You can read the German transaltion of this interview here

1) Can you tell us something about yourself?
I am 12 years old from Istanbul, Turkey. I am an 8th grader, studying for high school entrance exams this June and it is kind of a big pressure for me. But I still keep my climate activism a priority. I feel I am one of the luck ones because my parents are supporting me 100% in what I want to do

2) Can you tell us a bit more about your personal motivation for participating in this movement?
When I heard about Greta and learned about the cause of her school strikes it devasted me. Because o 15 year old girl fighting the system to claim her future was a shock to me. When I heard about the first global climate strike, I wanted to join one in my town. Mom and I searched for a possible call for a strike but there was none. Then I waited some more until I decided to make a call. Because by that time, I knew I didn’t have the time to wait anymore. So I started an online campaign for FFF Istanbul strike at a park.

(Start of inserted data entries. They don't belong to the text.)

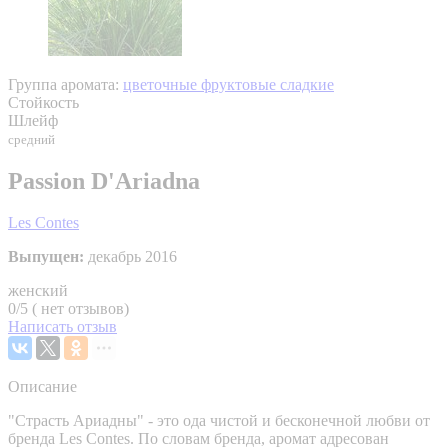
Группа аромата:
цветочные фруктовые сладкие
Стойкость
Шлейф
средний
Passion D'Ariadna
Les Contes
Выпущен:
декабрь 2016
женский
0/5 ( нет отзывов)
Написать отзыв
Описание
"Страсть Ариадны" - это ода чистой и бесконечной любви от
бренда Les Contes. По словам бренда, аромат адресован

3) What is your role in the #SchoolStrikeForClimate in your country?
I had to make a strike call at the first global school strike for climate because there was none in my country. Then I became the organizer of the strikes ever since.


4) What are the talents and abilities you provide for a better world?
I am a dedicated striker (not willingly however out of conscience) so I visit cities in order to inform young people of the climate crisis so this way I am able to gather strikers for climate. I can also say I am good at social relations so I connect with politicans to let them know we are here to change the system. I get support from them as well.

5) What is the movement like in your country?
We are quite spread out in different cities. About 7-8 cities participate in  global strikes with us and I think it is quite a success especially when striking is a frightening action in my country, especially in our parent’s point of view. Our 20 September strike was a big success. There were about 4500 people marching with us. We are hoping to double that number on March 3rd.

6) What do you love about your region?
Istanbul is situated both in Asia and Europe making it a special place on Earth. My parents say the face of the city has changed a lot in the last two decades due to over-population. The city is 18milllion people and this is really way too much. But still there is the Bosphorus making it a unique place. A big strait cutting through the city. The history is also one of the ancient ones which makes it a landmark of the country. There is so much culture carved into the city. 

7) What is the most serious environmental problem in your region? Are your government, the society or big environmental organizations working on solutions for this problem or is the problem just getting bigger without anyone changing anything?
We are witnessing cyclones that never happened in the Southern parts of Turkey that is taking lives. Also drought is a big problem in the Anatolian part of Turkey where used to be the kand of agriculture. We are depended on import for produce at the moment which means we cannot really feed ourselves because of climate crisis. There is also Syrian refugees which I believe is because of the same crisis.

8) What was the most successful action you participated in or heard about to protect the environment?
And the last few years our government has a project to make a canal parallel to the Bosphorus Strait in Istanbul which will cause Istanbul to the brink of environmental breakdown. It will make Istanbul literally and island and cost 75 billion USD just to build it. The results will be catastrophic. You may see the map below how it will look.

image.png
Sketch of Istanbul. The red line roughly marks the proposed new canal

9) What’s your vision for our planet, our nature and us humans in 2050. Do you think, it’s realistic?
Governments need to support the transition towards a sustainable, zero-carbon future and to guide strategies to manage climate-related risks. Otherwise if governments do not understand the urgency and do not keep the fossil fuels in the ground, we will be having disasters one after the other in 2050. I am not very comfortable with the way it is at the moment.